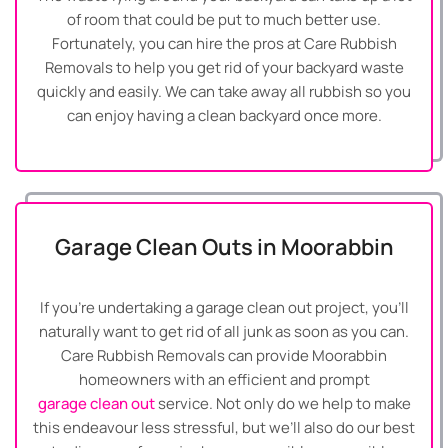
of room that could be put to much better use.
Fortunately, you can hire the pros at Care Rubbish
Removals to help you get rid of your backyard waste
quickly and easily. We can take away all rubbish so you
can enjoy having a clean backyard once more.
Garage Clean Outs in Moorabbin
If you’re undertaking a garage clean out project, you’ll
naturally want to get rid of all junk as soon as you can.
Care Rubbish Removals can provide Moorabbin
homeowners with an efficient and prompt
garage clean out
service. Not only do we help to make
this endeavour less stressful, but we’ll also do our best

● ● ●

» **Goal of the exercise**
Take every line from the records that holds "Care" and copy it down.

» **Response for this exercise**
Fortunately, you can hire the pros at Care Rubbish
Care Rubbish Removals can provide Moorabbin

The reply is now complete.